### Problem details
Would you write out the entries that follow word for word, omitting any images?
Data provided Block Start
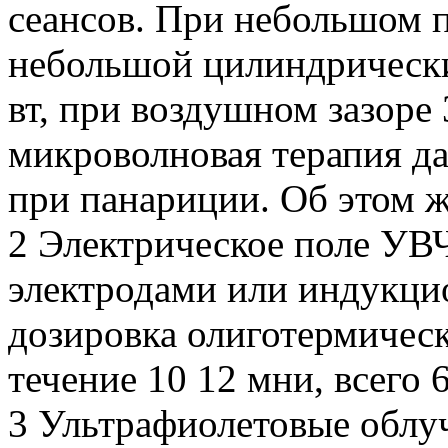
сеансов. При небольшом 
небольшой цилиндрически
вт, при воздушном зазоре 
микроволновая терапия да
при панариции. Об этом ж
2 Электрическое поле УВ
электродами или индукци
дозировка олиготермическ
течение 10 12 мни, всего 
3 Ультрафиолетовые облу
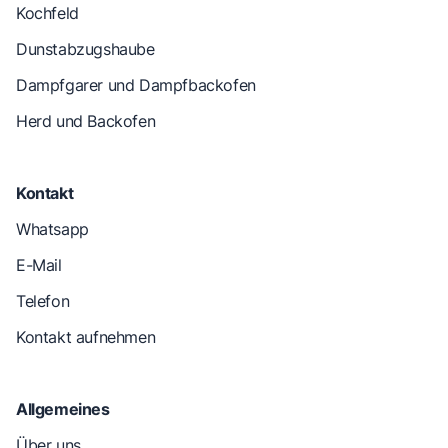
Kochfeld
Dunstabzugshaube
Dampfgarer und Dampfbackofen
Herd und Backofen
Kontakt
Whatsapp
E-Mail
Telefon
Kontakt aufnehmen
Allgemeines
Über uns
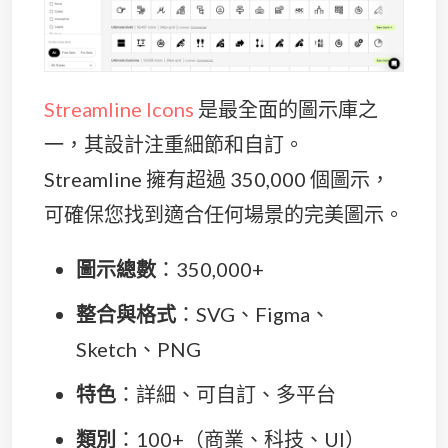
Streamline Icons
是最全面的圖示庫之
一，其設計注重細節和自訂。
Streamline 擁有超過 350,000 個圖示，
可確保您找到適合任何場景的完美圖示。
圖示總數
：350,000+
整合與格式
：SVG、Figma、
Sketch、PNG
特色
：詳細、可自訂、多平台
類別
：100+（商業、科技、UI）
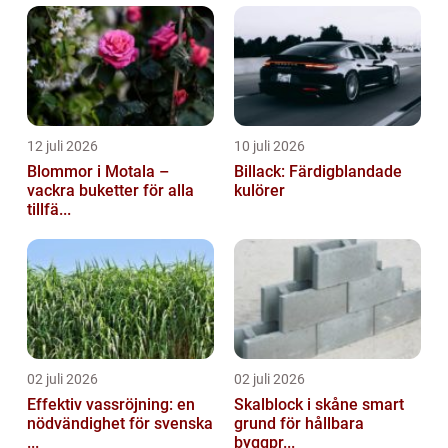
12 juli 2026
10 juli 2026
Blommor i Motala –
Billack: Färdigblandade
vackra buketter för alla
kulörer
tillfä...
02 juli 2026
02 juli 2026
Effektiv vassröjning: en
Skalblock i skåne smart
nödvändighet för svenska
grund för hållbara
...
byggpr...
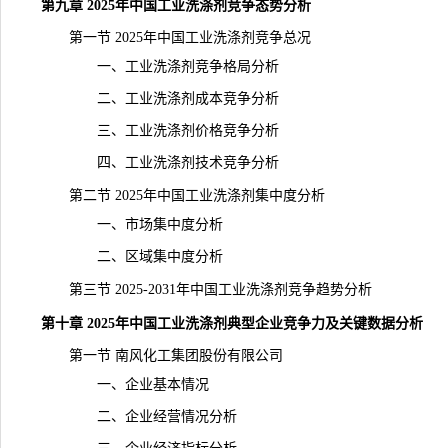
第九章 2025年中国工业洗涤剂竞争态势分析
第一节 2025年中国工业洗涤剂竞争总况
一、工业洗涤剂竞争格局分析
二、工业洗涤剂成本竞争分析
三、工业洗涤剂价格竞争分析
四、工业洗涤剂技术竞争分析
第二节 2025年中国工业洗涤剂集中度分析
一、市场集中度分析
二、区域集中度分析
第三节 2025-2031年中国工业洗涤剂竞争趋势分析
第十章 2025年中国工业洗涤剂典型企业竞争力及关键数据分析
第一节 南风化工集团股份有限公司
一、企业基本情况
二、企业经营情况分析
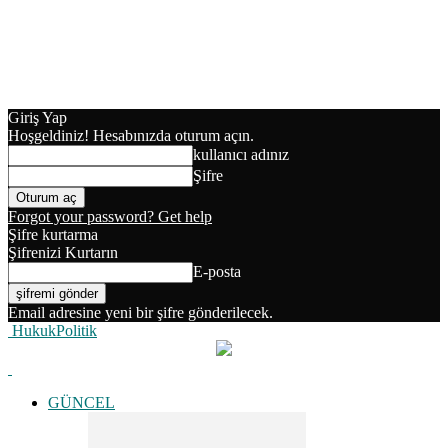
Giriş Yap
Hoşgeldiniz! Hesabınızda oturum açın.
kullanıcı adınız
Şifre
Forgot your password? Get help
Şifre kurtarma
Şifrenizi Kurtarın
E-posta
Email adresine yeni bir şifre gönderilecek.
HukukPolitik
GÜNCEL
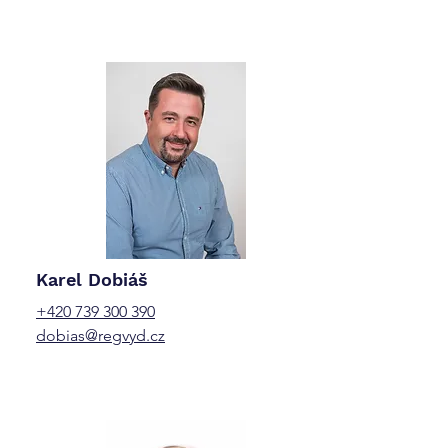
Karel Dobiáš
+420 739 300 390
dobias@regvyd.cz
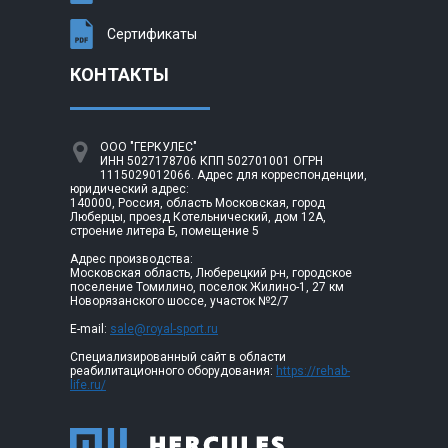
Сертификаты
КОНТАКТЫ
ООО "ГЕРКУЛЕС"
ИНН 5027178706 КПП 502701001 ОГРН
1115029012066. Адрес для корреспонденции,
юридический адрес:
140000, Россия, область Московская, город
Люберцы, проезд Котельнический, дом 12А,
строение литера Б, помещение 5
Адрес производства:
Московская область, Люберецкий р-н, городское
поселение Томилино, поселок Жилино-1, 27 км
Новорязанского шоссе, участок №2/7
E-mail:
sale@royal-sport.ru
Специализированный сайт в области
реабилитационного оборудования:
https://rehab-
life.ru/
Data provided Block End
### Solved exercise
сеансов. При небольшом 
небольшой цилиндрически
вт, при воздушном зазоре 
микроволновая терапия да
при панариции. Об этом ж
2 Электрическое поле УВ
электродами или индукци
дозировка олиготермическ
течение 10 12 мни, всего 
3 Ультрафиолетовые облу
Kochfeld
Dunstabzugshaube
Dampfgarer und Dampfbackofen
Herd und Backofen
Kontakt
Whatsapp
E-Mail
Telefon
Kontakt aufnehmen
Allgemeines
Über uns
Streamline Icons
是最全面的圖示庫之
一，其設計注重細節和自訂。
Streamline 擁有超過 350,000 個圖示，
可確保您找到適合任何場景的完美圖示。
圖示總數
：350,000+
整合與格式
：SVG、Figma、
Sketch、PNG
特色
：詳細、可自訂、多平台
類別
：100+（商業、科技、UI）
12 juli 2026
10 juli 2026
Blommor i Motala –
Billack: Färdigblandade
vackra buketter för alla
kulörer
tillfä...
02 juli 2026
02 juli 2026
Effektiv vassröjning: en
Skalblock i skåne smart
nödvändighet för svenska
grund för hållbara
...
byggpr...
第九章 2025年中国工业洗涤剂竞争态势分析
第一节 2025年中国工业洗涤剂竞争总况
一、工业洗涤剂竞争格局分析
二、工业洗涤剂成本竞争分析
三、工业洗涤剂价格竞争分析
四、工业洗涤剂技术竞争分析
第二节 2025年中国工业洗涤剂集中度分析
一、市场集中度分析
二、区域集中度分析
第三节 2025-2031年中国工业洗涤剂竞争趋势分析
第十章 2025年中国工业洗涤剂典型企业竞争力及关键数据分析
第一节 南风化工集团股份有限公司
一、企业基本情况
二、企业经营情况分析
Giriş Yap
Hoşgeldiniz! Hesabınızda oturum açın.
kullanıcı adınız
Şifre
Forgot your password? Get help
Şifre kurtarma
Şifrenizi Kurtarın
E-posta
Email adresine yeni bir şifre gönderilecek.
HukukPolitik
GÜNCEL
Karel Dobiáš
+420 739 300 390
dobias@regvyd.cz
Сертификаты
КОНТАКТЫ
ООО "ГЕРКУЛЕС"
ИНН 5027178706 КПП 502701001 ОГРН
1115029012066. Адрес для корреспонденции,
юридический адрес:
140000, Россия, область Московская, город
Люберцы, проезд Котельнический, дом 12А,
строение литера Б, помещение 5
Адрес производства:
Московская область, Люберецкий р-н, городское
поселение Томилино, поселок Жилино-1, 27 км
Новорязанского шоссе, участок №2/7
E-mail:
sale@royal-sport.ru
Специализированный сайт в области
реабилитационного оборудования:
https://rehab-
life.ru/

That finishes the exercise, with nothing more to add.